▶ [TASK DETAILS] Write out each line from the data below that includes the word "Büro".
··· EXERCISE DATA
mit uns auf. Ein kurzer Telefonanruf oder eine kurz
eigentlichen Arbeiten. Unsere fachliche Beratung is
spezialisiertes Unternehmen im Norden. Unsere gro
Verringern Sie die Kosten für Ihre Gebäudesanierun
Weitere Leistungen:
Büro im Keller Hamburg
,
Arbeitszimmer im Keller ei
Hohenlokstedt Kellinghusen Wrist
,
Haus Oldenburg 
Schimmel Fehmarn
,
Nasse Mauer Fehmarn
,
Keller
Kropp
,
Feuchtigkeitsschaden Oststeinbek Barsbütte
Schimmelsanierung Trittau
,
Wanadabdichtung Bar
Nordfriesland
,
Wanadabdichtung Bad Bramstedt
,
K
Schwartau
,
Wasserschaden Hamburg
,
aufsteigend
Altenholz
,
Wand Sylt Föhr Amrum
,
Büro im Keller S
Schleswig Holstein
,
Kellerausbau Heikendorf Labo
······
··· EXERCISE DATA
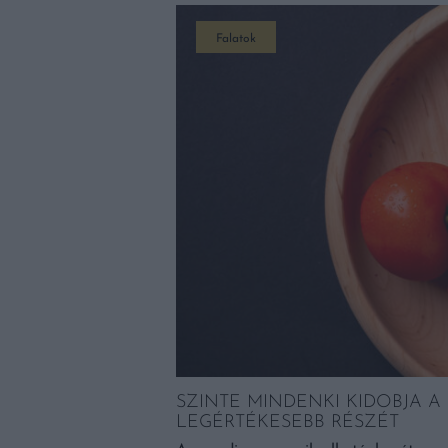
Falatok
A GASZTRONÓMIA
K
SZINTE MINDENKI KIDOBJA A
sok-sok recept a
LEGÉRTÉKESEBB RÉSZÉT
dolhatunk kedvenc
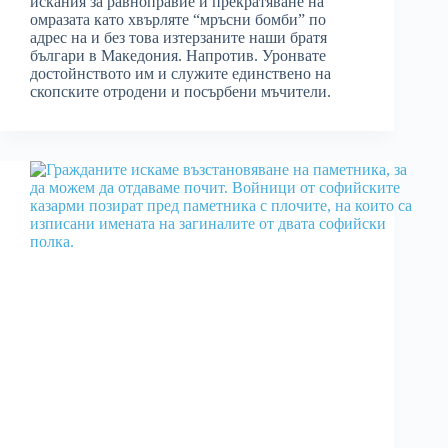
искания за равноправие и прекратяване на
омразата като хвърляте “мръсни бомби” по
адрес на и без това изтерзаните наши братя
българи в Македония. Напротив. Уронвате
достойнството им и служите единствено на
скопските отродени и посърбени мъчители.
······
▶ [RESPONSE]
Büro im Keller Hamburg
Büro im Keller S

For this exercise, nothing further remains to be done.